As an expat, if you’re interested in renting property in Jordan, you should have plenty of options. The only restrictions on foreigners renting is that your plot of land cannot exceed 10 acres and your lease cannot be for longer than three years at a time.Most apartment leases are for one year, with the option to renew at the end. You can also find six-month leases, but these come with heftier price tags – they sometimes cost as much as 30% more per month than a year-long lease. You don’t need to pay a deposit, but you may need to pay the entire rent upfront. Some landlords will allow you to pay quarterly, or every six months, but it’s quite normal to have to pay for the whole year.
Once signed, the lease is unbreakable for any reason, so make sure you check out the place you want to rent before you commit to anything. Leases renew automatically, unless you notify your landlord two months ahead of time that you don’t want to renew it.
Because you pay the rent ahead of time, most landlords don’t require guarantors or any other deposits. You will probably need to buy renter’s insurance, as well as pay a 2% annual tax on the cost of your rent to the government. You’ll also need to pay for utilities and apartment services, such as communal lighting and the guard who patrols the property and runs errands for residents.
Properties can come unfurnished, partially furnished, or fully furnished. Fully furnished rentals will come with furniture, decorations, and appliances, but you’ll need your own linens and towels.
Expats who are looking for properties to rent will probably need to go through a realtor, unless you have connections on the ground or can read Arabic and sort through the newspaper’s apartment listings. Popular realtors include Better Homes, Century 21, and Abdoun Real Estate. You can also try the app Lyv, which has an English-language search feature to look for apartments by price, amenities, property type, and neighbourhood.
Most foreigners will probably be coming to Jordan to live in Amman, Jordan’s modern capital city, which is a popular place for multinational corporations’ regional offices.
Prices can vary greatly, depending on neighbourhood and size. In most expat-friendly neighbourhoods in Amman, like Abdoun, Swefiah, Webdeh, Shmesani, and others, a furnished one-bedroom apartment will go for anything from $550 to $1,250 a month in rent. A furnished three-bedroom apartment may cost from $825 to $1,900 a month. Luxury apartments, which may come with underfloor heating, alarm systems, private water tanks or wells, and pool access, are available starting at $1,800 a month for a furnished one-bedroom.
Other cities in Jordan, like Zarqa or Irbid, will have cheaper rentals, but also less expat-friendly options.

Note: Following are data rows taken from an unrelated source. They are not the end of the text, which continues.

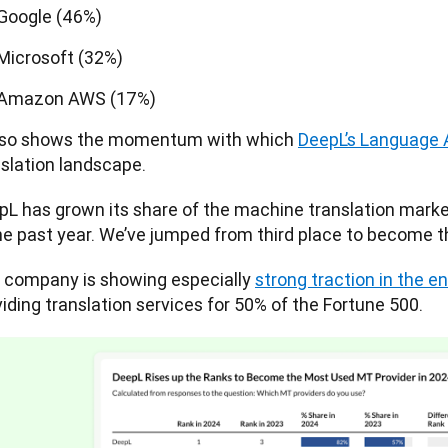
Google (46%)
Microsoft (32%)
Amazon AWS (17%)
also shows the momentum with which 
DeepL’s Language 
slation landscape. 
pL has grown its share of the machine translation marke
the past year. We’ve jumped from third place to become t
 company is showing especially 
strong traction in the e
iding translation services for 50% of the Fortune 500. 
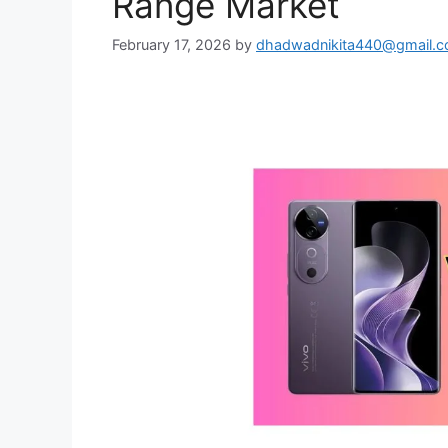
Range Market
February 17, 2026
by
dhadwadnikita440@gmail.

If you’re planning on renting in Jordan, keep these tips in mind:
• The infrastructure in some Jordanian neighbourhoods isn’t great, so take a look at your property’s amenities ahead of time, and make sure you write down any issues in your contract before signing
• You’ll need to set up your own utilities, including water, electricity, and gas. Electricity and water are subsidised by the government and aren’t too expensive. You’ll need to buy your gas by the cylinder, and your guard can likely help you install it.
If you want to own property in Jordan, you shouldn’t have a problem doing so, particularly with foreigner-friendly investment policies and competitive bank financing. Foreigners can own or lease property in Jordan for investment purposes, and are allowed one residence for personal use, so long as their home country permits reciprocal property ownership rights for Jordan citizens. That is the case for the United States, members of the European Union, Canada, and many other countries.
Depending on the size, location, and intended use of the property, you may need to get sign-off from the Lands and Surveys Department, the Ministry of Finance, and/or the Cabinet (also called the Council of Ministers), before you can buy. For more details, visit this government portal.
Expats usually use real estate agents to help identify the property they’d like to buy. Once you’ve found one, you’ll need a lawyer to complete the process, especially if you don’t speak Arabic.
First, you’ll need to make sure the property is registered with the Lands and Surveys Department. They’ll give you an official sale form, as well as a cadastral map, or a base map noting utilities, transportation, and land use. They’ll also provide you with the certificate of ownership to include in your application.
Then, you’ll get a tax clearance certification from the Ministry of Finance, which you’ll include in your application to purchase. If your application is approved, you’ll need to pay the following fees:
• A registration fee of 9% of the property’s cost, to transfer ownership of the title – this is often split between the seller and the buyer
• A government transfer tax – you as the buyer will pay 6% and the seller will pay 4%
• A brokerage fee of 2%
• A stamp duty of 0.6%
• Annual property tax – this will depend on your municipality and the size of your property
After you’ve bought your property, you cannot resell it for at least five years.